Today the official trade deadline ends for professional baseball. This deadline generates its own season within the seasons of baseball. For weeks up to the deadline, teams and fans calibrate whether their team has a chance to make the playoffs. They debate about whether they should seeks a trade to "go for it" and trade prospects for sure fire veterans in order to stay competitive. Each team and fan base goes through the same gyrations. If one team acts, it creates a domino effect where others must keep up or give up.
It matters to fans because of the symbolic importance. If a team decides to sell, like the hopeless Pirates who are unloading their wonderful infield, it essentially throws in the towel for this year--for some teams this is already done given how far back they are. But for others on the cusp of competing or staying in a race, it matters profoundly for attendance, fan interest and fan hope or sinking into hopeless, maybe next year.

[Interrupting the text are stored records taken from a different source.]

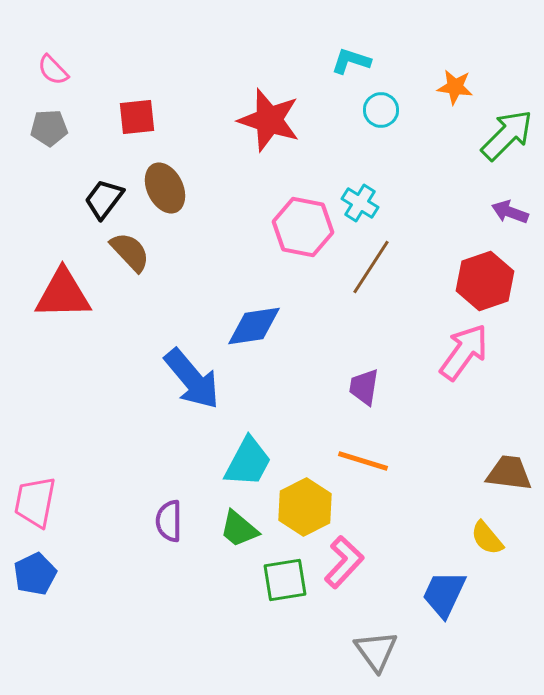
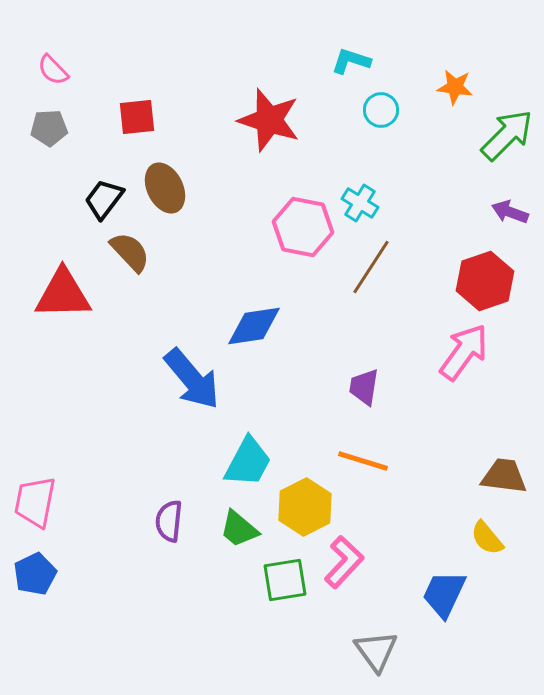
brown trapezoid: moved 5 px left, 3 px down
purple semicircle: rotated 6 degrees clockwise
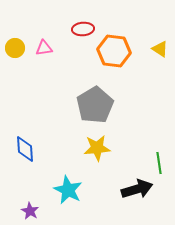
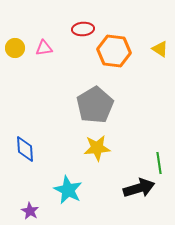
black arrow: moved 2 px right, 1 px up
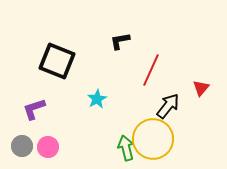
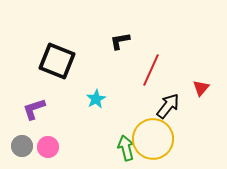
cyan star: moved 1 px left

"Maybe next year" is critical to sport as it is to life. It offers the hope of things getting better. It assumes that some people are thinking long term rather than how to win in the short term. It invites hope, but it also can induce hopelessness. If waiting for next year goes on forever, say 17 years in the Pirates' case, "wait til next year" becomes waiting for Godot.
So the frenzied season of obscure prospects being traded among obscure teams, or hot veterans traded to be the last piece of the puzzle, usually for other obscure and maybe some day famous players continues. It offers hope for some, but reminds others that being committed to a team in sport is as much an act of faith and identity as hope.